Trump : Cuba ne peut pas survivre sans approvisionnement en pétrole vénézuélien

JAKARTA - Le président américain Donald Trump a déclaré vendredi que Cuba ne serait pas en mesure de survivre sans approvisionnement en pétrole du Venezuela.

« Au total, Cuba est tributaire du Venezuela, aussi bien pour l’argent que pour le pétrole. Cuba protège le Venezuela, et le Venezuela donne de l’argent à Cuba par le biais du pétrole », a déclaré Trump dans une interview accordée à Fox News, rapporte ANTARA de Sputnik, vendredi 9 janvier.

Trump a déclaré que les relations bilatérales entre les deux pays étaient désormais terminées suite à l'opération des États-Unis au Venezuela.

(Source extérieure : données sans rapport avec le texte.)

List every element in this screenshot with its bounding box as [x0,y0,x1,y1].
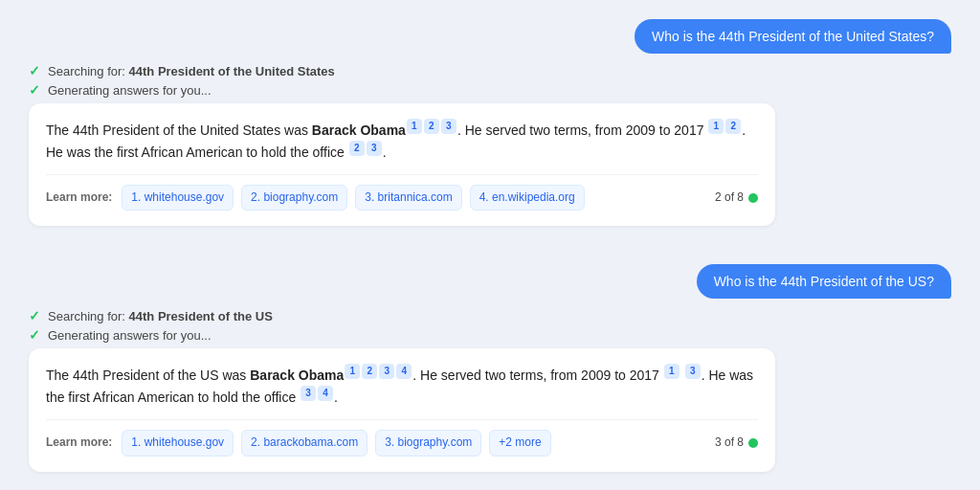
search-status-1: ✓ Searching for: 44th President of the U… [29,63,951,78]
conversation-1: Who is the 44th President of the United … [29,19,951,230]
checkmark-icon-3: ✓ [29,308,40,323]
learn-more-label-2: Learn more: [46,434,112,452]
citation[interactable]: 1 [345,364,360,379]
result-count-text-2: 3 of 8 [715,434,744,452]
search-status-text-2: Searching for: 44th President of the US [48,309,273,323]
user-message-1: Who is the 44th President of the United … [29,19,951,54]
chat-container: Who is the 44th President of the United … [29,19,951,481]
generating-text-1: Generating answers for you... [48,83,212,98]
checkmark-icon-2: ✓ [29,82,40,98]
source-biography-2[interactable]: 3. biography.com [375,430,481,456]
answer-text-2: The 44th President of the US was Barack … [46,364,758,408]
learn-more-label-1: Learn more: [46,189,112,207]
search-status-text-1: Searching for: 44th President of the Uni… [48,64,335,78]
user-bubble-2: Who is the 44th President of the US? [697,264,951,299]
citation[interactable]: 4 [318,386,333,401]
checkmark-icon-1: ✓ [29,63,40,78]
citation[interactable]: 1 [664,364,679,379]
source-biography[interactable]: 2. biography.com [241,185,347,211]
user-bubble-1: Who is the 44th President of the United … [635,19,951,54]
source-whitehouse[interactable]: 1. whitehouse.gov [122,185,234,211]
generating-status-2: ✓ Generating answers for you... [29,327,951,343]
citation[interactable]: 3 [301,386,316,401]
source-whitehouse-2[interactable]: 1. whitehouse.gov [122,430,234,456]
generating-text-2: Generating answers for you... [48,328,212,343]
result-count-2: 3 of 8 [715,434,758,452]
citation[interactable]: 1 [708,119,724,134]
citation[interactable]: 3 [379,364,394,379]
search-status-2: ✓ Searching for: 44th President of the U… [29,308,951,323]
citation[interactable]: 2 [725,119,741,134]
citation[interactable]: 1 [407,119,422,134]
result-count-text-1: 2 of 8 [715,189,744,207]
conversation-2: Who is the 44th President of the US? ✓ S… [29,264,951,475]
citation[interactable]: 3 [441,119,457,134]
generating-status-1: ✓ Generating answers for you... [29,82,951,98]
citation[interactable]: 2 [349,141,365,156]
citation[interactable]: 3 [685,364,701,379]
citation[interactable]: 3 [367,141,382,156]
answer-card-2: The 44th President of the US was Barack … [29,348,775,471]
green-dot-1 [748,193,758,203]
citation[interactable]: 4 [396,364,412,379]
learn-more-bar-2: Learn more: 1. whitehouse.gov 2. baracko… [46,419,758,456]
checkmark-icon-4: ✓ [29,327,40,343]
user-message-2: Who is the 44th President of the US? [29,264,951,299]
more-sources-tag[interactable]: +2 more [489,430,550,456]
learn-more-bar-1: Learn more: 1. whitehouse.gov 2. biograp… [46,174,758,211]
source-wikipedia[interactable]: 4. en.wikipedia.org [470,185,585,211]
citation[interactable]: 2 [424,119,439,134]
source-britannica[interactable]: 3. britannica.com [355,185,461,211]
citation[interactable]: 2 [362,364,377,379]
answer-card-1: The 44th President of the United States … [29,103,775,226]
green-dot-2 [748,438,758,448]
result-count-1: 2 of 8 [715,189,758,207]
answer-text-1: The 44th President of the United States … [46,119,758,163]
source-barackobama[interactable]: 2. barackobama.com [241,430,368,456]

« Non, Cuba est entièrement dépendante du Venezuela, tant financiellement que pour le pétrole », a dit Trump lorsqu’on lui a demandé si Cuba pouvait survivre sans approvisionnement en pétrole du Venezuela.

Trump a également mentionné que les États-Unis recevaient du Venezuela 4 milliards de dollars (environ 67,4 trillions de roupies indonesiennes) de pétrole en un jour.

« L’huile que nous prenons vaut 4 milliards de dollars américains en un jour, et ce chiffre va augmenter. Nous allons le reconstruire, toutes les grandes compagnies pétrolières entreront, elles gagneront beaucoup d’argent, et le Venezuela en recevra une partie », a déclaré Trump.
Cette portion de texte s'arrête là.